Source material:
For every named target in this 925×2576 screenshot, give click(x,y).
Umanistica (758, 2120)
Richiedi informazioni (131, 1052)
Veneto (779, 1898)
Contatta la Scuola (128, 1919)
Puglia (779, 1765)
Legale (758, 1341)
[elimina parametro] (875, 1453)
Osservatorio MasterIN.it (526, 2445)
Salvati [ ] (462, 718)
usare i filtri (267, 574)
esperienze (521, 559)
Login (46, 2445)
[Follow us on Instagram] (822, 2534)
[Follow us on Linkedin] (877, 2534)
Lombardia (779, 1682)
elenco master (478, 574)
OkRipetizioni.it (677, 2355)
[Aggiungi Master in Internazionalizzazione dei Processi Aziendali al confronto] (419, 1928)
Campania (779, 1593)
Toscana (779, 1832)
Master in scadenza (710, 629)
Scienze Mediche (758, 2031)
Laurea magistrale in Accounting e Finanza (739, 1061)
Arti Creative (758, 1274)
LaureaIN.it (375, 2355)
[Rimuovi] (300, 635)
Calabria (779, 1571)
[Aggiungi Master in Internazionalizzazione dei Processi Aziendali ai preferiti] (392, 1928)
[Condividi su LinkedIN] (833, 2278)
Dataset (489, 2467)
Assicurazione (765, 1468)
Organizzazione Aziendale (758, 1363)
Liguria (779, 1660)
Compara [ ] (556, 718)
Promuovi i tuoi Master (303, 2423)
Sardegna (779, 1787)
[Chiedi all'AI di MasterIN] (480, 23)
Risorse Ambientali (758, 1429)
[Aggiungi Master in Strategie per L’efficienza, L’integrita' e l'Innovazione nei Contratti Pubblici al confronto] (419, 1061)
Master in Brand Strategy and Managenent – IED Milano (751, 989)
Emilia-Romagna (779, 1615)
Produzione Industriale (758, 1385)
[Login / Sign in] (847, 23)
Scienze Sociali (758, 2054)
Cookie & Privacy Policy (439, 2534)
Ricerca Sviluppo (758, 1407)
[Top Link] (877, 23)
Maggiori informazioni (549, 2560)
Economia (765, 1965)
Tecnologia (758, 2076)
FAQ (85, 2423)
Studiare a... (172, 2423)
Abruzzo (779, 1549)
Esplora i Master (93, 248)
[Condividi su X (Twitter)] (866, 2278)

Prompt:
Every single entry is to be retyped exactly.

Solution to this exercise:
For every named target in this 925×2576 screenshot, give click(x,y).
Umanistica (758, 2120)
Richiedi informazioni (131, 1052)
Veneto (779, 1898)
Contatta la Scuola (128, 1919)
Puglia (779, 1765)
Legale (758, 1341)
[elimina parametro] (875, 1453)
Osservatorio MasterIN.it (526, 2445)
Salvati [ ] (462, 718)
usare i filtri (267, 574)
esperienze (521, 559)
Login (46, 2445)
[Follow us on Instagram] (822, 2534)
[Follow us on Linkedin] (877, 2534)
Lombardia (779, 1682)
elenco master (478, 574)
OkRipetizioni.it (677, 2355)
[Aggiungi Master in Internazionalizzazione dei Processi Aziendali al confronto] (419, 1928)
Campania (779, 1593)
Toscana (779, 1832)
Master in scadenza (710, 629)
Scienze Mediche (758, 2031)
Laurea magistrale in Accounting e Finanza (739, 1061)
Arti Creative (758, 1274)
LaureaIN.it (375, 2355)
[Rimuovi] (300, 635)
Calabria (779, 1571)
[Aggiungi Master in Internazionalizzazione dei Processi Aziendali ai preferiti] (392, 1928)
[Condividi su LinkedIN] (833, 2278)
Dataset (489, 2467)
Assicurazione (765, 1468)
Organizzazione Aziendale (758, 1363)
Liguria (779, 1660)
Compara [ ] (556, 718)
Promuovi i tuoi Master (303, 2423)
Sardegna (779, 1787)
[Chiedi all'AI di MasterIN] (480, 23)
Risorse Ambientali (758, 1429)
[Aggiungi Master in Strategie per L’efficienza, L’integrita' e l'Innovazione nei Contratti Pubblici al confronto] (419, 1061)
Master in Brand Strategy and Managenent – IED Milano (751, 989)
Emilia-Romagna (779, 1615)
Produzione Industriale (758, 1385)
[Login / Sign in] (847, 23)
Scienze Sociali (758, 2054)
Cookie & Privacy Policy (439, 2534)
Ricerca Sviluppo (758, 1407)
[Top Link] (877, 23)
Maggiori informazioni (549, 2560)
Economia (765, 1965)
Tecnologia (758, 2076)
FAQ (85, 2423)
Studiare a... (172, 2423)
Abruzzo (779, 1549)
Esplora i Master (93, 248)
[Condividi su X (Twitter)] (866, 2278)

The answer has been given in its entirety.